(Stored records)
--- --- ---
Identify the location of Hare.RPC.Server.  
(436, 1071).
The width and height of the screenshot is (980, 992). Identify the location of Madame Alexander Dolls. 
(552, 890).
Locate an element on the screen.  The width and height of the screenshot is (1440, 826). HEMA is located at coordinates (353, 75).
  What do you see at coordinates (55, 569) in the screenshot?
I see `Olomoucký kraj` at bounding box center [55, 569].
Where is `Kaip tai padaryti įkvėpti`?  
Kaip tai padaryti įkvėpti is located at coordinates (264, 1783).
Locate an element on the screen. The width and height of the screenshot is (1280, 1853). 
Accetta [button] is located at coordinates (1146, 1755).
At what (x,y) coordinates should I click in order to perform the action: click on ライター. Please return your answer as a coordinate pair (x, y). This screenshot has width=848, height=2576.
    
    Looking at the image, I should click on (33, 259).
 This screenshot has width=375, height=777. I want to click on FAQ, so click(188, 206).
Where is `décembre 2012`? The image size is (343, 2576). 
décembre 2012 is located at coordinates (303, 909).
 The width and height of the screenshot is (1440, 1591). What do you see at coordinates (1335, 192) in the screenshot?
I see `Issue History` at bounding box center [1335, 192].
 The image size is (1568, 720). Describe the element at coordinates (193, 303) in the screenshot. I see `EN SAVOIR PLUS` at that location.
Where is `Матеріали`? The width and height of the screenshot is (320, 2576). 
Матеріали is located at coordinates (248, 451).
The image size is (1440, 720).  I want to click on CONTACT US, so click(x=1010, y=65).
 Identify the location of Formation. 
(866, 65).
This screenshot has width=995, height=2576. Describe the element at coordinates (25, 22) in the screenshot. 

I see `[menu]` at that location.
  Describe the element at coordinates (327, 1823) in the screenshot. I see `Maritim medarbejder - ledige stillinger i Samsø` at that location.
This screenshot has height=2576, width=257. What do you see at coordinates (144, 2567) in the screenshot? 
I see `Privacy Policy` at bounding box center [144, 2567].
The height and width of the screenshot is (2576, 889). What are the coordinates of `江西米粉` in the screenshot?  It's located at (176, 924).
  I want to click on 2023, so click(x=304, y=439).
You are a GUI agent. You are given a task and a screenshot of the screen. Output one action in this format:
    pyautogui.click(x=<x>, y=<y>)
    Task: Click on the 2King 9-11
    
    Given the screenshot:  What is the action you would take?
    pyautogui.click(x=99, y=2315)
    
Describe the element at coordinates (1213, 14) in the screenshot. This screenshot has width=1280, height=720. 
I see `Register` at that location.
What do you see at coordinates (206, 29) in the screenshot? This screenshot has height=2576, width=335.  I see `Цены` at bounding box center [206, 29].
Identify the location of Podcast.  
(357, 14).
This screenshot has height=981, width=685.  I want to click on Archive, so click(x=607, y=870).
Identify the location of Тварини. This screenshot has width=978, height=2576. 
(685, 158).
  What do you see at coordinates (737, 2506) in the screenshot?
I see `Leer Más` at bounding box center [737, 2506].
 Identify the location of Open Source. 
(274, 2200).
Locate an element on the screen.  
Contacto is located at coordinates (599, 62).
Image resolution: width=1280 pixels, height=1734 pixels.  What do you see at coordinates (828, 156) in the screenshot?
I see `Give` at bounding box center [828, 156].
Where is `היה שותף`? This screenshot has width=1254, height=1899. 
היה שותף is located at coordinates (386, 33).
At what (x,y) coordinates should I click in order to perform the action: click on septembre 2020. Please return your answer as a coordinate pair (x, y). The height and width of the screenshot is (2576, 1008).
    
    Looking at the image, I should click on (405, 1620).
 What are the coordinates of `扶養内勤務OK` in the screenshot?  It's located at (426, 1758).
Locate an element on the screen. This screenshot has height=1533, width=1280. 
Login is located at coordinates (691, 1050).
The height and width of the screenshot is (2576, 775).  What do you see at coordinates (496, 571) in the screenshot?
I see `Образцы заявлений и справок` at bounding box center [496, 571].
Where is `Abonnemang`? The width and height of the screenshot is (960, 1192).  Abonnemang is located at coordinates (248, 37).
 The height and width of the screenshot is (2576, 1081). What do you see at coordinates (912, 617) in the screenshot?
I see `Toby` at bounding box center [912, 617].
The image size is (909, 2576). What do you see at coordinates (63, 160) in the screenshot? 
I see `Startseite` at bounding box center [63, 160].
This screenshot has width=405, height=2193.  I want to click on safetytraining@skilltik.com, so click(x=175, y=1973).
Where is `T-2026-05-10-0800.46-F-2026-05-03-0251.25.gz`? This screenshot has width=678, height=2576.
--- --- ---
[ACTION ITEM] Restate the whole set of entries exactly.

[SOLUTION]
Identify the location of Hare.RPC.Server.  
(436, 1071).
The width and height of the screenshot is (980, 992). Identify the location of Madame Alexander Dolls. 
(552, 890).
Locate an element on the screen.  The width and height of the screenshot is (1440, 826). HEMA is located at coordinates (353, 75).
  What do you see at coordinates (55, 569) in the screenshot?
I see `Olomoucký kraj` at bounding box center [55, 569].
Where is `Kaip tai padaryti įkvėpti`?  
Kaip tai padaryti įkvėpti is located at coordinates (264, 1783).
Locate an element on the screen. The width and height of the screenshot is (1280, 1853). 
Accetta [button] is located at coordinates (1146, 1755).
At what (x,y) coordinates should I click in order to perform the action: click on ライター. Please return your answer as a coordinate pair (x, y). This screenshot has width=848, height=2576.
    
    Looking at the image, I should click on (33, 259).
 This screenshot has width=375, height=777. I want to click on FAQ, so click(188, 206).
Where is `décembre 2012`? The image size is (343, 2576). 
décembre 2012 is located at coordinates (303, 909).
 The width and height of the screenshot is (1440, 1591). What do you see at coordinates (1335, 192) in the screenshot?
I see `Issue History` at bounding box center [1335, 192].
 The image size is (1568, 720). Describe the element at coordinates (193, 303) in the screenshot. I see `EN SAVOIR PLUS` at that location.
Where is `Матеріали`? The width and height of the screenshot is (320, 2576). 
Матеріали is located at coordinates (248, 451).
The image size is (1440, 720).  I want to click on CONTACT US, so click(x=1010, y=65).
 Identify the location of Formation. 
(866, 65).
This screenshot has width=995, height=2576. Describe the element at coordinates (25, 22) in the screenshot. 

I see `[menu]` at that location.
  Describe the element at coordinates (327, 1823) in the screenshot. I see `Maritim medarbejder - ledige stillinger i Samsø` at that location.
This screenshot has height=2576, width=257. What do you see at coordinates (144, 2567) in the screenshot? 
I see `Privacy Policy` at bounding box center [144, 2567].
The height and width of the screenshot is (2576, 889). What are the coordinates of `江西米粉` in the screenshot?  It's located at (176, 924).
  I want to click on 2023, so click(x=304, y=439).
You are a GUI agent. You are given a task and a screenshot of the screen. Output one action in this format:
    pyautogui.click(x=<x>, y=<y>)
    Task: Click on the 2King 9-11
    
    Given the screenshot:  What is the action you would take?
    pyautogui.click(x=99, y=2315)
    
Describe the element at coordinates (1213, 14) in the screenshot. This screenshot has width=1280, height=720. 
I see `Register` at that location.
What do you see at coordinates (206, 29) in the screenshot? This screenshot has height=2576, width=335.  I see `Цены` at bounding box center [206, 29].
Identify the location of Podcast.  
(357, 14).
This screenshot has height=981, width=685.  I want to click on Archive, so click(x=607, y=870).
Identify the location of Тварини. This screenshot has width=978, height=2576. 
(685, 158).
  What do you see at coordinates (737, 2506) in the screenshot?
I see `Leer Más` at bounding box center [737, 2506].
 Identify the location of Open Source. 
(274, 2200).
Locate an element on the screen.  
Contacto is located at coordinates (599, 62).
Image resolution: width=1280 pixels, height=1734 pixels.  What do you see at coordinates (828, 156) in the screenshot?
I see `Give` at bounding box center [828, 156].
Where is `היה שותף`? This screenshot has width=1254, height=1899. 
היה שותף is located at coordinates (386, 33).
At what (x,y) coordinates should I click in order to perform the action: click on septembre 2020. Please return your answer as a coordinate pair (x, y). The height and width of the screenshot is (2576, 1008).
    
    Looking at the image, I should click on (405, 1620).
 What are the coordinates of `扶養内勤務OK` in the screenshot?  It's located at (426, 1758).
Locate an element on the screen. This screenshot has height=1533, width=1280. 
Login is located at coordinates (691, 1050).
The height and width of the screenshot is (2576, 775).  What do you see at coordinates (496, 571) in the screenshot?
I see `Образцы заявлений и справок` at bounding box center [496, 571].
Where is `Abonnemang`? The width and height of the screenshot is (960, 1192).  Abonnemang is located at coordinates (248, 37).
 The height and width of the screenshot is (2576, 1081). What do you see at coordinates (912, 617) in the screenshot?
I see `Toby` at bounding box center [912, 617].
The image size is (909, 2576). What do you see at coordinates (63, 160) in the screenshot? 
I see `Startseite` at bounding box center [63, 160].
This screenshot has width=405, height=2193.  I want to click on safetytraining@skilltik.com, so click(x=175, y=1973).
Where is `T-2026-05-10-0800.46-F-2026-05-03-0251.25.gz`? This screenshot has width=678, height=2576.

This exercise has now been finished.